[Saved data entries]
----

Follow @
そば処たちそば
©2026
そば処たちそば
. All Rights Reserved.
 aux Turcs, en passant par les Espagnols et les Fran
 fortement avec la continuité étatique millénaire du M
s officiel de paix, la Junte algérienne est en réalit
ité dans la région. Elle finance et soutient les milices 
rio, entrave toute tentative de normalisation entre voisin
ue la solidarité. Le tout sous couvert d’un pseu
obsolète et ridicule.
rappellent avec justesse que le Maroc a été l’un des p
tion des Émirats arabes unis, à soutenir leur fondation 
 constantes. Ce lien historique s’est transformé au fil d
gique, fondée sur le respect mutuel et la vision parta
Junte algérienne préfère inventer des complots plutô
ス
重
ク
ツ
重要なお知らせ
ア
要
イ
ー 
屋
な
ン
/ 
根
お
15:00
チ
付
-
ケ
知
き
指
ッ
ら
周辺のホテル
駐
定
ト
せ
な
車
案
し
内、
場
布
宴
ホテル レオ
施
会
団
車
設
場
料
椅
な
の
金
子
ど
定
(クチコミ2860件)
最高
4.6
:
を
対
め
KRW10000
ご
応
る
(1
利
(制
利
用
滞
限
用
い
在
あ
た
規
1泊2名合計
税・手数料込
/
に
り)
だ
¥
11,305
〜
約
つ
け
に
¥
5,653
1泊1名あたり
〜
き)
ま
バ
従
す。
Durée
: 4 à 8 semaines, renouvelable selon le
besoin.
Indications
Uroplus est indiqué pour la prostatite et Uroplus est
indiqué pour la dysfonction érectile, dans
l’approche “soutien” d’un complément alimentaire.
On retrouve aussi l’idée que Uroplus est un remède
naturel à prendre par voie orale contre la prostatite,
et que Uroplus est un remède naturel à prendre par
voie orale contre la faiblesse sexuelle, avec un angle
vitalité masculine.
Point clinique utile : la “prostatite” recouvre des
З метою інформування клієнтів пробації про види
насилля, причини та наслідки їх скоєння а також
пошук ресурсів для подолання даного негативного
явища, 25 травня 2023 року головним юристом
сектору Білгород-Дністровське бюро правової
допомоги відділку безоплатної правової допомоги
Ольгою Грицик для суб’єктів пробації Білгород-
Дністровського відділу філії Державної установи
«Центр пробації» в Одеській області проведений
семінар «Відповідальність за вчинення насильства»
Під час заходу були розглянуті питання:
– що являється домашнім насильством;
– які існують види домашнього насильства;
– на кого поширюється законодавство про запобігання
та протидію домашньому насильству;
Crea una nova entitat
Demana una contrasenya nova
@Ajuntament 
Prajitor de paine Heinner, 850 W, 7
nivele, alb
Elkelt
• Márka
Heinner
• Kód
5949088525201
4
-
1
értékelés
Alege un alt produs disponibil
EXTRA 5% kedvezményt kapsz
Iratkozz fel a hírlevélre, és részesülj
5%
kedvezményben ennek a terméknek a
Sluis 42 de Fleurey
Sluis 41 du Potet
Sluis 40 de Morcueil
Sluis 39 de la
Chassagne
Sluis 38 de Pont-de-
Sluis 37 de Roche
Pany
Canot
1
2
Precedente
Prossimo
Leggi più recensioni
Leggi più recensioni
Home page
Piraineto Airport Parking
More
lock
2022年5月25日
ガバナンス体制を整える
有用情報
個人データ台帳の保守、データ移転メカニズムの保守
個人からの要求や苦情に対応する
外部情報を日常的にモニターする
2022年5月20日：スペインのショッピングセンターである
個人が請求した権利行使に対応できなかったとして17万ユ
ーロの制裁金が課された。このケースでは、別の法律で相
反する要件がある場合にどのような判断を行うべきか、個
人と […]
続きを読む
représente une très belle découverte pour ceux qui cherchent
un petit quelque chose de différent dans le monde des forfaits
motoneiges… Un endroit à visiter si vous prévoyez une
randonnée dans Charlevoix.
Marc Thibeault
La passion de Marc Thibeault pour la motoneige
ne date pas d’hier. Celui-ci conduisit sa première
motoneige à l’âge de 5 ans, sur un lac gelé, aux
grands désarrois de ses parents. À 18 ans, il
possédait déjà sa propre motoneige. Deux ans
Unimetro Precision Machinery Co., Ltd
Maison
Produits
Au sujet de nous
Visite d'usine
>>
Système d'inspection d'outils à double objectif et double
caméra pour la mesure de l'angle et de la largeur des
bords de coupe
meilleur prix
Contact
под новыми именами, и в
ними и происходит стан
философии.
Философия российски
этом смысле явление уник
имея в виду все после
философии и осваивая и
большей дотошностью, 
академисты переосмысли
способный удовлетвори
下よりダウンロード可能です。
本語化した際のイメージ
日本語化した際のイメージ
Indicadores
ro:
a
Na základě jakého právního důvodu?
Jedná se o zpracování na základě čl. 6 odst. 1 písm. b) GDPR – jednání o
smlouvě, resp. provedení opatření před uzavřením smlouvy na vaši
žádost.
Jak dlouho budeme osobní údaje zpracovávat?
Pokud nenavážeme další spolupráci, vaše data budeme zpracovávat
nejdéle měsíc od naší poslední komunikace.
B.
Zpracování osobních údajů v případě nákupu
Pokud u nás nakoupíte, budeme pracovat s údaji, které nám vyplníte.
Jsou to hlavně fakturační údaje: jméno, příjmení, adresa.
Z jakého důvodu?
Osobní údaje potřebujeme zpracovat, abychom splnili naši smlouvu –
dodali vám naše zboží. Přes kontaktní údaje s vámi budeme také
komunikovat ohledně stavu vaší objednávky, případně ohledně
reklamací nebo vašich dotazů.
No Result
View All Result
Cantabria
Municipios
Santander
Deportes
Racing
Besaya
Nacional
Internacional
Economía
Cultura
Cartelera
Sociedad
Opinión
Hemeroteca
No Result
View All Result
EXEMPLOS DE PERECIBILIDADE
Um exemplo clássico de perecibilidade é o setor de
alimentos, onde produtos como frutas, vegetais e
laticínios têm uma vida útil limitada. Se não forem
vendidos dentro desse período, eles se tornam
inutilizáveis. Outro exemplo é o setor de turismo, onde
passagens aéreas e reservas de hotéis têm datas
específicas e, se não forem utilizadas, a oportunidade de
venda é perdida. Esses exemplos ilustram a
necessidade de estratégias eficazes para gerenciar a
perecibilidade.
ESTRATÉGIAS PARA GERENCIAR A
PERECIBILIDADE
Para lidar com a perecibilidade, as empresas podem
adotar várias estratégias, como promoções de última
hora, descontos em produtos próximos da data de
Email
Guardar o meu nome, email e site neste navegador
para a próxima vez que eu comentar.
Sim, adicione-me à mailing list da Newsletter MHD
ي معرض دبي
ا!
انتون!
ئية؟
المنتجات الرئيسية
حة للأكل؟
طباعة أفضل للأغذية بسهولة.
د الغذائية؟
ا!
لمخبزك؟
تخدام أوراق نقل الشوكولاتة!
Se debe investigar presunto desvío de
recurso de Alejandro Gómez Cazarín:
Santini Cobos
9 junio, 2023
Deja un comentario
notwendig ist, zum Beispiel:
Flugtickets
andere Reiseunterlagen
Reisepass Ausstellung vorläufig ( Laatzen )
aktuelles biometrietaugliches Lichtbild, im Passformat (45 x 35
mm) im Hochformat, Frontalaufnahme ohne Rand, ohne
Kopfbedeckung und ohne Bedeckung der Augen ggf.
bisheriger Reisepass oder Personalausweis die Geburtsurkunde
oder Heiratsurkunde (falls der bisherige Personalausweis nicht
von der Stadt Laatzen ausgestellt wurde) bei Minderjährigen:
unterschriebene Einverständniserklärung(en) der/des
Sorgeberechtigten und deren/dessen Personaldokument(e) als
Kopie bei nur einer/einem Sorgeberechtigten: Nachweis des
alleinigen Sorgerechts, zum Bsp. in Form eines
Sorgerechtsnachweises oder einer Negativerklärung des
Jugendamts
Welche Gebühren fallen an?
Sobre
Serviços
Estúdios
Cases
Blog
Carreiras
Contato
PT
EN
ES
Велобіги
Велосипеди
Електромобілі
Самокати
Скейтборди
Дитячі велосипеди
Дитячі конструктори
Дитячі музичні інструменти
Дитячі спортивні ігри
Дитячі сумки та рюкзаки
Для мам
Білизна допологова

----

### What this task involves
Count the lines above that contain the word "Heinner". Write only the number.

### Final answer
2